(Dataset entries)
BEGIN
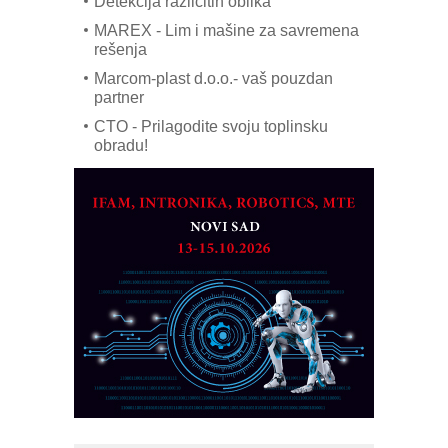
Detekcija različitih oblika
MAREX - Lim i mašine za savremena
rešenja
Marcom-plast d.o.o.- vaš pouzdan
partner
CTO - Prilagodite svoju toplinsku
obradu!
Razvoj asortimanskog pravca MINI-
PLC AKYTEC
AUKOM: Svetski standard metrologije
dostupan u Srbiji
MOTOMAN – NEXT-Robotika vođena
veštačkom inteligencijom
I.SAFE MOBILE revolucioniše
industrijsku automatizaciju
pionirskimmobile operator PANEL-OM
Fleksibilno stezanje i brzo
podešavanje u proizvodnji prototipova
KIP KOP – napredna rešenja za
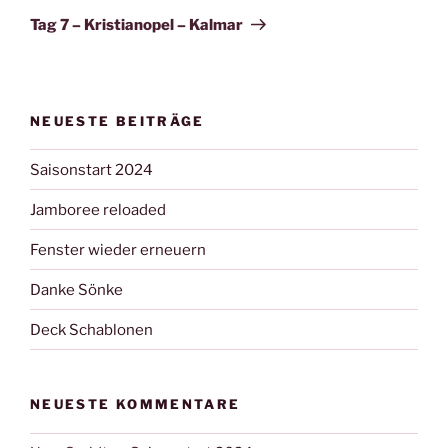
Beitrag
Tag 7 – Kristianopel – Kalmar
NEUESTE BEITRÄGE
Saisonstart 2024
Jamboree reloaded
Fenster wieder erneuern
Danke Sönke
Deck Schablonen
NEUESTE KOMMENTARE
END
**Exercise details**
Every line from the line containing "KIP KOP – napredna rešenja za" through the last line above is to be printed exactly. Pictures are not copied.

**Response box**
KIP KOP – napredna rešenja za
Beitrag
Tag 7 – Kristianopel – Kalmar
NEUESTE BEITRÄGE
Saisonstart 2024
Jamboree reloaded
Fenster wieder erneuern
Danke Sönke
Deck Schablonen
NEUESTE KOMMENTARE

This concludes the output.